Das Rückgrat der Arzneimittelversorgung

Professional Pharmacist Arranging Medicine Shelves Inside a Modern Pharmacy Store
Die österreichischen Apotheken sind ein zentraler Pfeiler der landesweiten Gesundheitsversorgung – gerade in Krisenzeiten.

Von Sandra Wobrazek 

Mit mehr als 1400 öffentlichen Apotheken sowie einem dichten Netz an Bereitschaftsdiensten gehört Österreich zu jenen Ländern, die eine der besten Arzneimittel-Erreichbarkeit in Europa haben.

Täglich versorgen die Apotheker zahlreiche Menschen mit Medikamenten, Beratung und Gesundheitsdienstleistungen – was sie zu einem relevanten Player des Gesundheitssystems macht.

Kritische Infrastruktur

„Apotheken sind Bestandteil der kritischen Infrastruktur und haben daher eine enorme Bedeutung.
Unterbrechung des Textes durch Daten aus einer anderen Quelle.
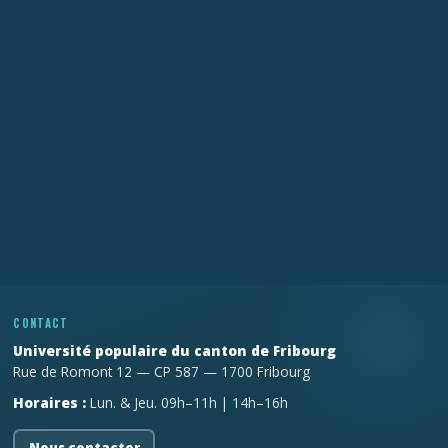
CONTACT
Université populaire du canton de Fribourg
Rue de Romont 12 — CP 587 — 1700 Fribourg
Horaires :
Lun. & Jeu. 09h–11h | 14h–16h
Nous contacter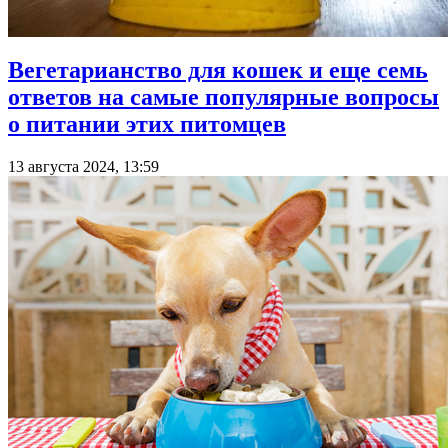
Вегетарианство для кошек и еще семь
ответов на самые популярные вопросы
о питании этих питомцев
13 августа 2024, 13:59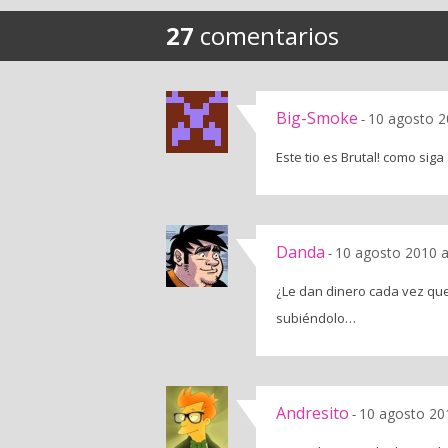
27
comentarios
Big-Smoke
10 agosto 2
-
Este tio es Brutal! como siga
Danda
10 agosto 2010 a
-
¿Le dan dinero cada vez que
subiéndolo…
Andresito
10 agosto 20
-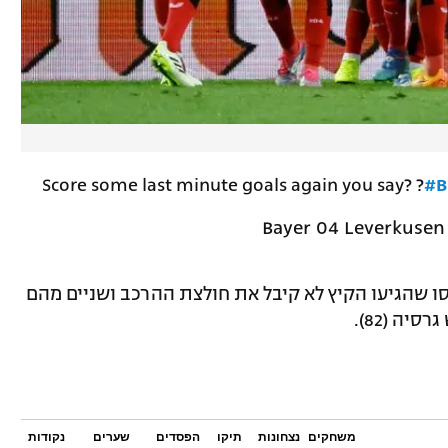
Score some last minute goals again you say? ?
#B
סו שהגיעו הקיץ לא קיבל את חולצת ההרכב ושניים מהם
משחקים
נצחונות
תיקו
הפסדים
שערים
נקודות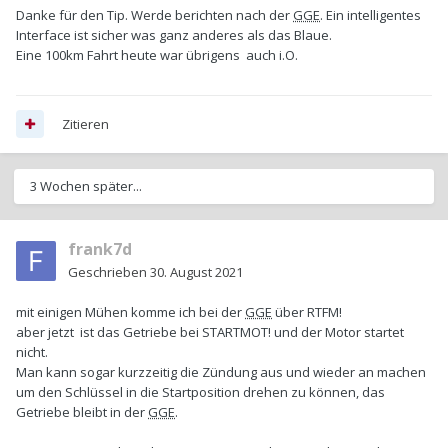
Danke für den Tip. Werde berichten nach der
GGE
. Ein intelligentes
Interface ist sicher was ganz anderes als das Blaue.
Eine 100km Fahrt heute war übrigens auch i.O.
Zitieren
3 Wochen später...
frank7d
Geschrieben
30. August 2021
mit einigen Mühen komme ich bei der
GGE
über RTFM!
aber jetzt ist das Getriebe bei STARTMOT! und der Motor startet
nicht.
Man kann sogar kurzzeitig die Zündung aus und wieder an machen
um den Schlüssel in die Startposition drehen zu können, das
Getriebe bleibt in der
GGE
.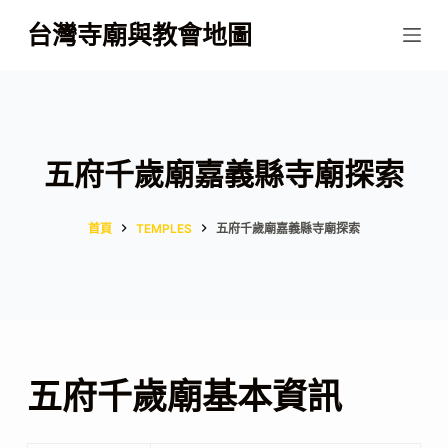
跳
台灣寺廟與教會地圖
至
主
要
內
容
五府千歲廟嘉義縣寺廟探索
首頁
TEMPLES
五府千歲廟嘉義縣寺廟探索
五府千歲廟基本資訊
Wir sind uns dieser Verantwortung auch bewusst“, sagt Gerhard Kobinger, zweiter Vizepräsident der Österreichischen Apothekerkammer. 
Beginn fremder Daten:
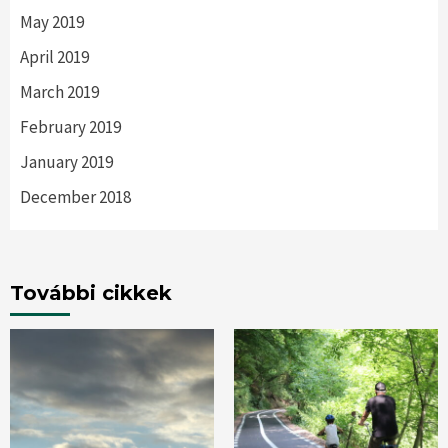
May 2019
April 2019
March 2019
February 2019
January 2019
December 2018
További cikkek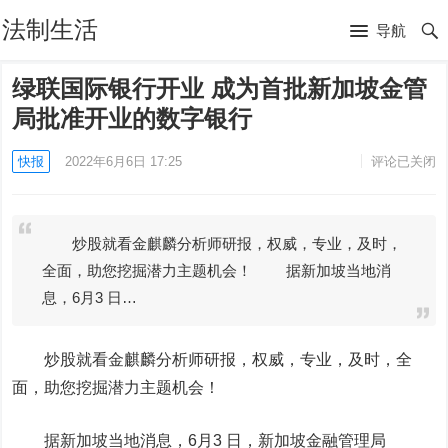
法制生活
导航
绿联国际银行开业 成为首批新加坡金管
局批准开业的数字银行
快报
2022年6月6日 17:25
评论已关闭
炒股就看金麒麟分析师研报，权威，专业，及时，
全面，助您挖掘潜力主题机会！ 据新加坡当地消
息，6月3 日…
炒股就看金麒麟分析师研报，权威，专业，及时，全
面，助您挖掘潜力主题机会！
据新加坡当地消息，6月3 日，新加坡金融管理局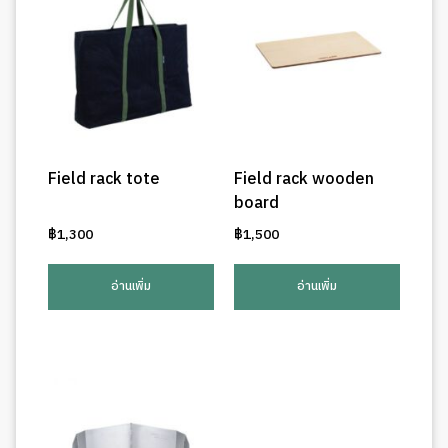
Field rack tote
Field rack wooden
board
฿
1,300
฿
1,500
อ่านเพิ่ม
อ่านเพิ่ม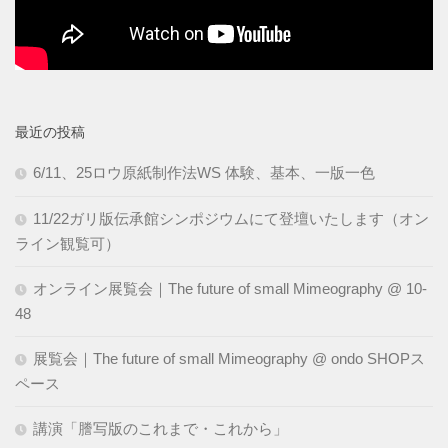
最近の投稿
6/11、25ロウ原紙制作法WS 体験、基本、一版一色
11/22ガリ版伝承館シンポジウムにて登壇いたします（オン
ライン観覧可）
オンライン展覧会｜The future of small Mimeography @ 10-
48
展覧会｜The future of small Mimeography @ ondo SHOPス
ペース
講演「謄写版のこれまで・これから」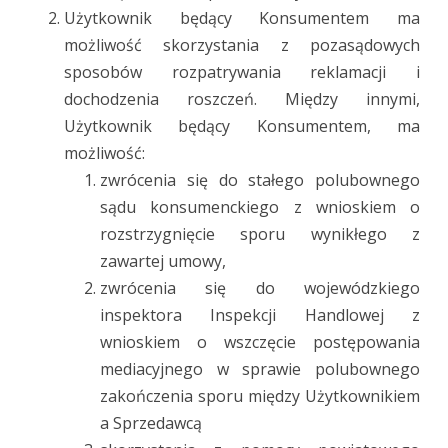
Użytkownik będący Konsumentem ma
możliwość skorzystania z pozasądowych
sposobów rozpatrywania reklamacji i
dochodzenia roszczeń. Między innymi,
Użytkownik będący Konsumentem, ma
możliwość:
zwrócenia się do stałego polubownego
sądu konsumenckiego z wnioskiem o
rozstrzygnięcie sporu wynikłego z
zawartej umowy,
zwrócenia się do wojewódzkiego
inspektora Inspekcji Handlowej z
wnioskiem o wszczęcie postępowania
mediacyjnego w sprawie polubownego
zakończenia sporu między Użytkownikiem
a Sprzedawcą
Während der Pandemie zeigte sich das deutlich: Apotheken bauten innerhalb kürzester Zeit Teststrukturen auf, stellten Masken bereit und reagierten flexibel auf Lieferengpässe. 

„Die Apotheken haben ihre Lagervorräte um 30 bis 50 Prozent erhöht“, berichtet Kobinger.
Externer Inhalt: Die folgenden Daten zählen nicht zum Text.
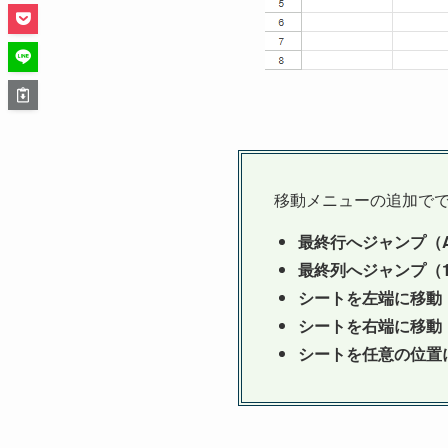
移動メニューの追加で
最終行へジャンプ（
最終列へジャンプ（
シートを左端に移動
シートを右端に移動
シートを任意の位置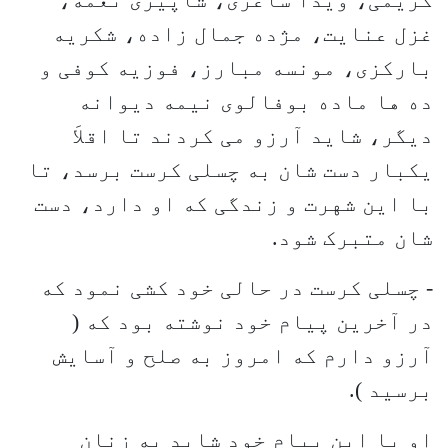
کریمی، ویدا ساغری، شاپیری نغمه،
غزل عنایت، مژده جمال زاده، شکریه
بارکزی، مونسه مبارز، فوزیه کوفی و
ده ها ماده بوفالوی نیمه دیوانه
دیگر، شاید آرزو می کردند تا اقلاَ
یکبار دست شان به چسلی کرست برسد، تا
با این شهرت و زندگی که او دارد، دست
شان متبرک شود.
- چسلی کرست در حالی خود کشی نمود که
در آخرین پیام خود نوشته بود که (
آرزو دارم که امروز به صلح و آسایش
برسید ).
او با این پیام خود شاید به زنان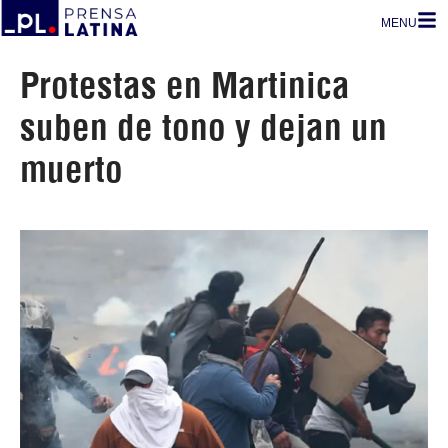
MENU
Protestas en Martinica
suben de tono y dejan un
muerto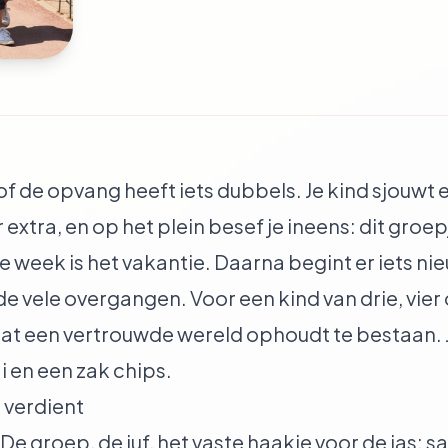
 of de opvang heeft iets dubbels. Je kind sjouwt 
 extra, en op het plein besef je ineens: dit groep
e week is het vakantie. Daarna begint er iets ni
 vele overgangen. Voor een kind van drie, vier of
dat een vertrouwde wereld ophoudt te bestaan. J
 en een zak chips.
 verdient
De groep, de juf, het vaste haakje voor de jas: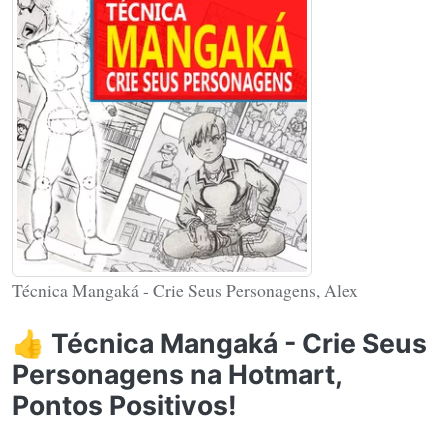
Técnica Mangaká - Crie Seus Personagens, Alex
👍 Técnica Mangaká - Crie Seus
Personagens na Hotmart,
Pontos Positivos!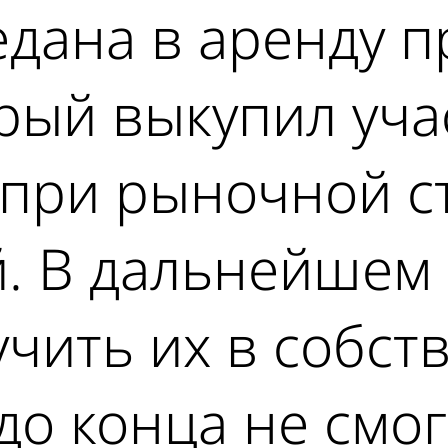
едана в аренду 
рый выкупил учас
к при рыночной 
й. В дальнейшем
чить их в собст
до конца не смо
Diese erweiterten Vorräte machen Apotheken zu einem stabilisierenden Faktor – ebenso wie die Fähigkeit zur eigenen Herstellung, die zum Beispiel während des Antibiotika-Engpasses vor zwei Jahren essenziell war: 

„Sie konnten zehntausende Kinder mit selbst angefertigten Antibiotika-Säften versorgen“, so der Apothekerkammer-Vertreter.

Digitale Abhängigkeit

Dennoch gibt es Schwachstellen. Im Blackout-Fall etwa zeigt sich die Abhängigkeit von Energie und digitaler Infrastruktur. „Wenn es kein Internet mehr gibt, sind weder digitale Rezepte noch automatisierte Bestellungen möglich. 

Wenn der Lagerroboter, die Beleuchtung oder die Heizung nicht funktionieren, sind wir schnell im Bereich der absoluten Improvisation“, gibt Kobinger zu bedenken. 

Einige Apotheken haben Notstromaggregate und Pufferbatterien für die Kühlschränke angeschafft, andere noch nicht – ein Thema, das an Bedeutung gewinnt.

Ein Element zur Standortsicherheit ist die ApoApp, das neue digitale Service der Apothekerkammer. Kobinger: „Mit der ApoApp sieht man in Echtzeit, wo ein Medikament lagernd ist.“ 

Die App zeigt verfügbare Präparate, Öffnungszeiten, Notdienste und den kürzesten Weg zur entsprechenden Apotheke. Für Patienten bedeutet das: weniger Wege, weniger Unsicherheit – und im Engpassfall oft die entscheidende Zeitersparnis. 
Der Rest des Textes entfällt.